Work to complete: Report all lines of the data below that hold the word "Parti".

Supplied material: Begin

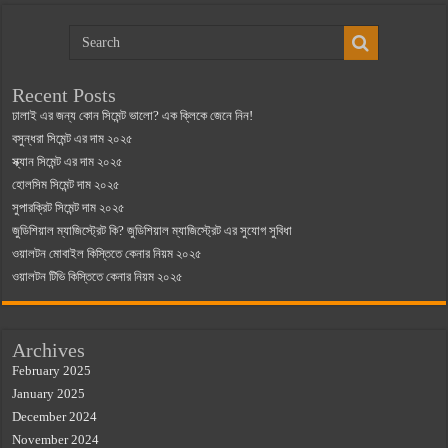
Recent Posts
ঢালাই এর জন্য কোন সিমেন্ট ভালো? এক ক্লিকে জেনে নিন!
বসুন্ধরা সিমেন্ট এর দাম ২০২৫
স্ক্যান সিমেন্ট এর দাম ২০২৫
হোলসিম সিমেন্ট দাম ২০২৫
সুপারক্রিট সিমেন্ট দাম ২০২৫
জুডিশিয়াল ম্যাজিস্ট্রেট কি? জুডিশিয়াল ম্যাজিস্ট্রেট এর সুযোগ সুবিধা
ওয়ালটন মোবাইল কিস্তিতে কেনার নিয়ম ২০২৫
ওয়ালটন টিভি কিস্তিতে কেনার নিয়ম ২০২৫
Archives
February 2025
January 2025
December 2024
November 2024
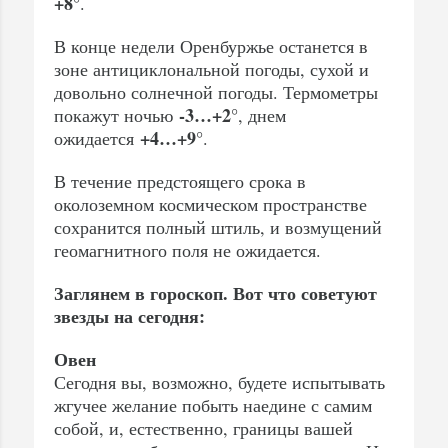
+8°
.
В конце недели Оренбуржье останется в
зоне антициклональной погоды, сухой и
довольно солнечной погоды. Термометры
-3…+2°
покажут ночью
, днем
+4…+9°
ожидается
.
В течение предстоящего срока в
околоземном космическом пространстве
сохранится полный штиль, и возмущений
геомагнитного поля не ожидается.
Заглянем в гороскоп. Вот что советуют
звезды на сегодня:
Овен
Сегодня вы, возможно, будете испытывать
жгучее желание побыть наедине с самим
собой, и, естественно, границы вашей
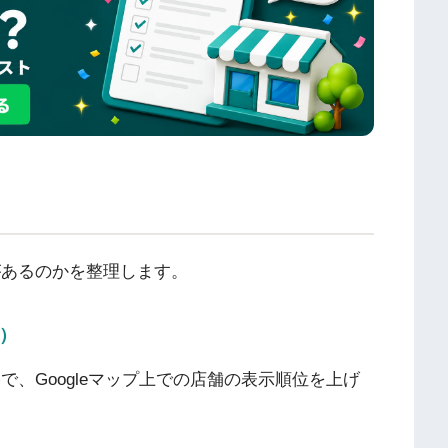
があるのかを整理します。
n）
ion」の略で、Googleマップ上での店舗の表示順位を上げ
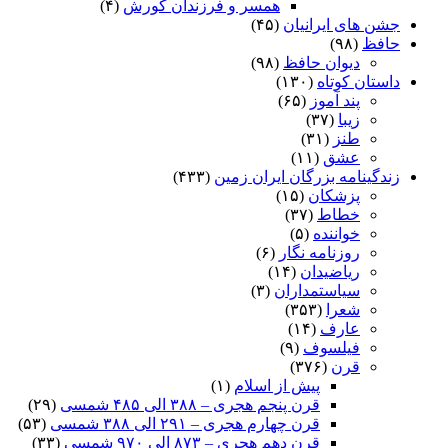
همسر و فرزندان کورش
(۴)
جشن های ایرانیان
(۴۵)
حافظ
(۹۸)
دیوان حافظ
(۹۸)
داستان کوتاه
(۱۳۰)
پند آموز
(۶۵)
زیبا
(۳۷)
طنز
(۳۱)
عشق
(۱۱)
زندگینامه بزرگان ایران زمین
(۴۳۳)
پزشکان
(۱۵)
خطاط
(۳۷)
خواننده
(۵)
روزنامه نگار
(۶)
ریاضیدان
(۱۴)
سیاستمداران
(۳)
شعرا
(۳۵۳)
عارف
(۱۴)
فیلسوف
(۹)
قرن
(۳۷۶)
پیش از اسلام
(۱)
قرن پنجم هجری – ۳۸۸ الی ۴۸۵ شمسی
(۲۹)
قرن چهارم هجری – ۲۹۱ الی ۳۸۸ شمسی
(۵۳)
قرن دهم هجری – ۸۷۳ الی ۹۷۰ شمسی
(۳۳)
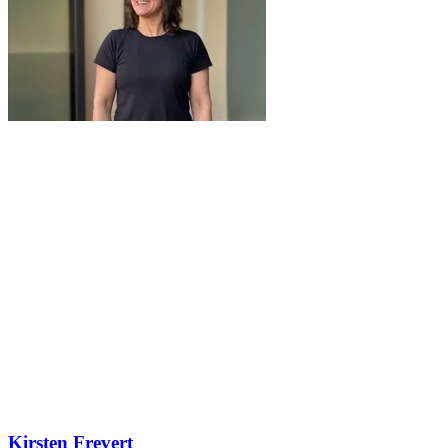
Kirsten Frevert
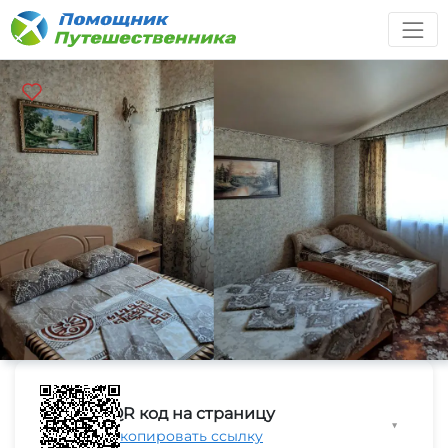
QR код на страницу
▼
Скопировать ссылку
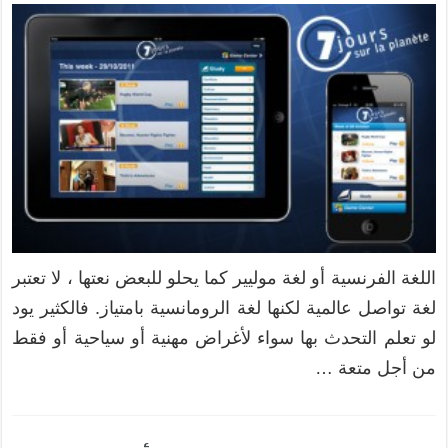
اللغة الفرنسية أو لغة موليير كما يحلو للبعض نعتها ، لا تعتبر
لغة تواصل عالمية لكنها لغة الرومانسية بامتياز. فالكثير يود
لو تعلم التحدث بها سواء لأغراض مهنية أو سياحية أو فقط
من أجل متعة …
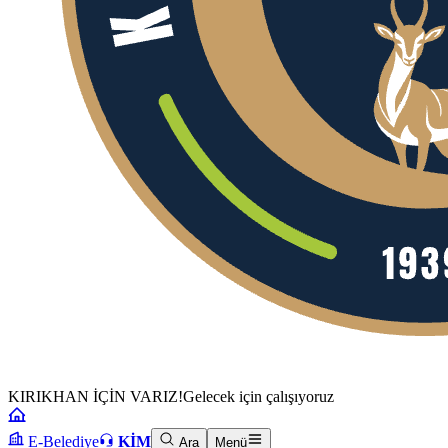
KIRIKHAN İÇİN VARIZ!
Gelecek için çalışıyoruz
E-Belediye
KİM
Ara
Menü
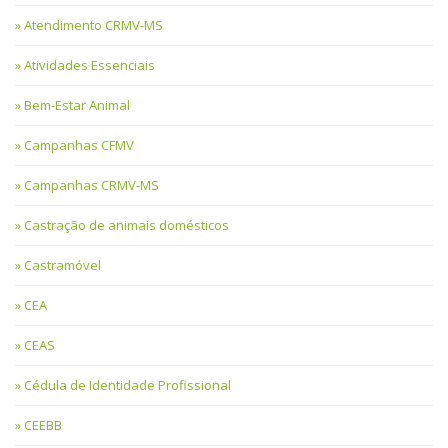
Atendimento CRMV-MS
Atividades Essenciais
Bem-Estar Animal
Campanhas CFMV
Campanhas CRMV-MS
Castração de animais domésticos
Castramóvel
CEA
CEAS
Cédula de Identidade Profissional
CEEBB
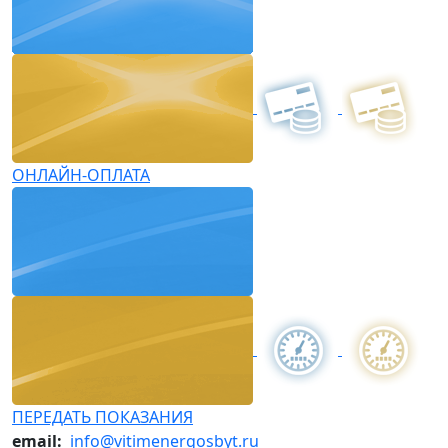
ОНЛАЙН-ОПЛАТА
ПЕРЕДАТЬ ПОКАЗАНИЯ
email:
info@vitimenergosbyt.ru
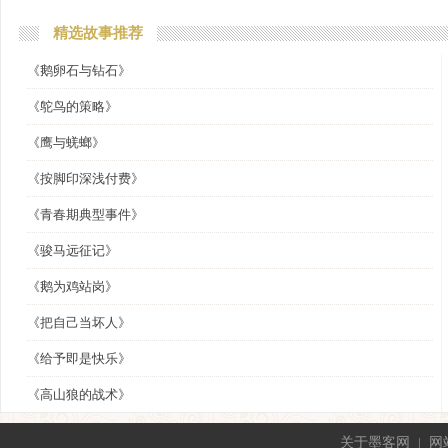
精选故事推荐
《鹅卵石与钻石》
《鸵鸟的策略》
《鹰与蜣螂》
《按脚印深浅付费》
《青春期典型事件》
《骏马远征记》
《鹅为鸡站岗》
《把自己当坏人》
《给予即是快乐》
《高山狼的战术》
关于墨客网
|
网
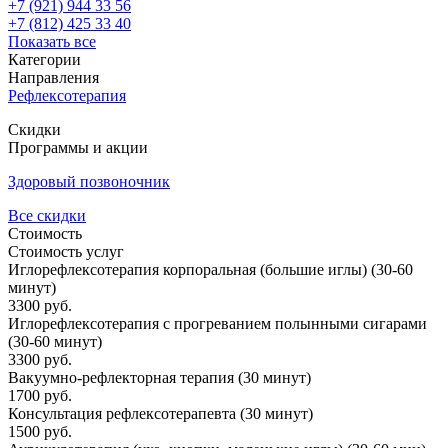
+7 (921) 944 33 56
+7 (812) 425 33 40
Показать все
Категории
Направления
Рефлексотерапия
Скидки
Программы и акции
Здоровый позвоночник
Все скидки
Стоимость
Стоимость услуг
Иглорефлексотерапия корпоральная (большие иглы) (30-60
минут)
3300 руб.
Иглорефлексотерапия с прогреванием полынными сигарами
(30-60 минут)
3300 руб.
Вакуумно-рефлекторная терапия (30 минут)
1700 руб.
Консультация рефлексотерапевта (30 минут)
1500 руб.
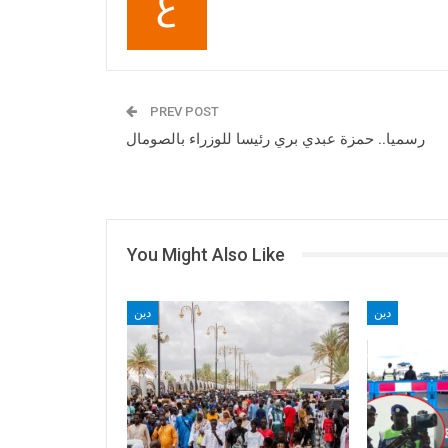
PREV POST
رسميا.. حمزة عبدي بري رئيسا للوزراء بالصومال
You Might Also Like
دين
دين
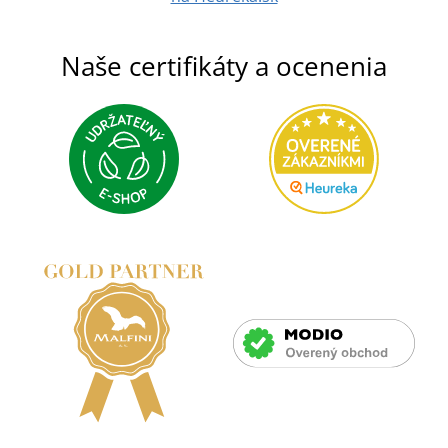
Naše certifikáty a ocenenia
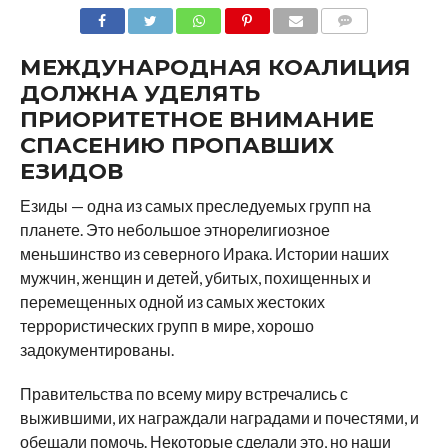
COMMENTS
МЕЖДУНАРОДНАЯ КОАЛИЦИЯ
ДОЛЖНА УДЕЛЯТЬ
ПРИОРИТЕТНОЕ ВНИМАНИЕ
СПАСЕНИЮ ПРОПАВШИХ
ЕЗИДОВ
Езиды — одна из самых преследуемых групп на
планете. Это небольшое этнорелигиозное
меньшинство из северного Ирака. Истории наших
мужчин, женщин и детей, убитых, похищенных и
перемещенных одной из самых жестоких
террористических групп в мире, хорошо
задокументированы.
Правительства по всему миру встречались с
выжившими, их награждали наградами и почестями, и
обещали помочь. Некоторые сделали это, но наши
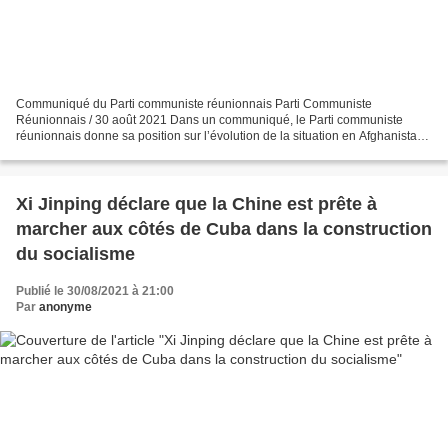
Communiqué du Parti communiste réunionnais Parti Communiste
Réunionnais / 30 août 2021 Dans un communiqué, le Parti communiste
réunionnais donne sa position sur l’évolution de la situation en Afghanistan
qui découle de l’accord de Doha signé par les Etats-Unis...
Xi Jinping déclare que la Chine est prête à
marcher aux côtés de Cuba dans la construction
du socialisme
Publié le 30/08/2021 à 21:00
Par
anonyme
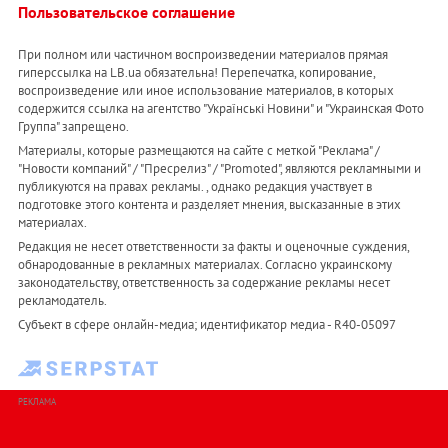
Пользовательское соглашение
При полном или частичном воспроизведении материалов прямая
гиперссылка на LB.ua обязательна! Перепечатка, копирование,
воспроизведение или иное использование материалов, в которых
содержится ссылка на агентство "Українськi Новини" и "Украинская Фото
Группа" запрещено.
Материалы, которые размещаются на сайте с меткой "Реклама" /
"Новости компаний" / "Пресрелиз" / "Promoted", являются рекламными и
публикуются на правах рекламы. , однако редакция участвует в
подготовке этого контента и разделяет мнения, высказанные в этих
материалах.
Редакция не несет ответственности за факты и оценочные суждения,
обнародованные в рекламных материалах. Согласно украинскому
законодательству, ответственность за содержание рекламы несет
рекламодатель.
Субъект в сфере онлайн-медиа; идентификатор медиа - R40-05097
РЕКЛАМА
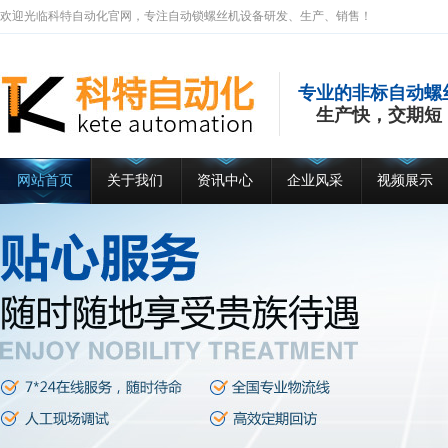
欢迎光临科特自动化官网，专注自动锁螺丝机设备研发、生产、销售！
专业的非标自动螺
生产快，交期短
网站首页
关于我们
资讯中心
企业风采
视频展示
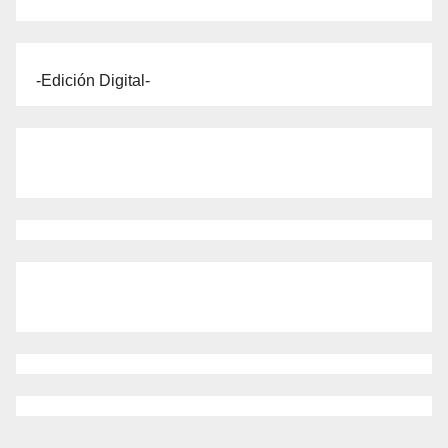
-Edición Digital-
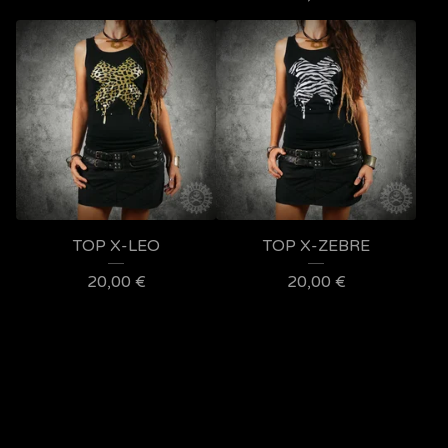
TOP X-LEO
TOP X-ZEBRE
20,00
€
20,00
€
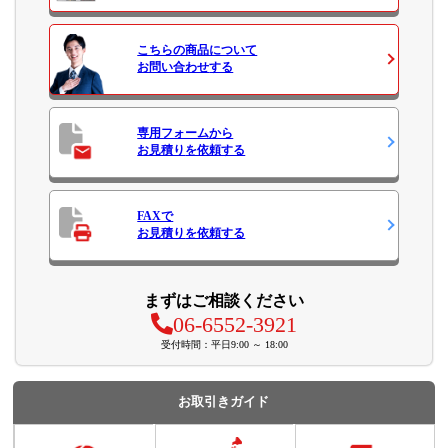
こちらの商品について
お問い合わせ
する
専用フォームから
お見積り
を依頼する
FAXで
お見積り
を依頼する
まずはご相談ください
06-6552-3921
受付時間：平日9:00 ～ 18:00
お取引きガイド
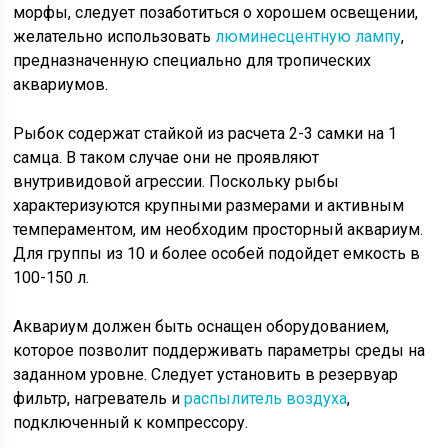
морфы, следует позаботиться о хорошем освещении,
желательно использовать
люминесцентную лампу
,
предназначенную специально для тропических
аквариумов.
Рыбок содержат стайкой из расчета 2-3 самки на 1
самца. В таком случае они не проявляют
внутривидовой агрессии. Поскольку рыбы
характеризуются крупными размерами и активным
темпераментом, им необходим просторный аквариум.
Для группы из 10 и более особей подойдет емкость в
100-150 л.
Аквариум должен быть оснащен оборудованием,
которое позволит поддерживать параметры среды на
заданном уровне. Следует установить в резервуар
фильтр, нагреватель и
распылитель воздуха
,
подключенный к компрессору.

Supplied material: End

Answer:
Communiqué du Parti communiste réunionnais Parti Communiste
Réunionnais / 30 août 2021 Dans un communiqué, le Parti communiste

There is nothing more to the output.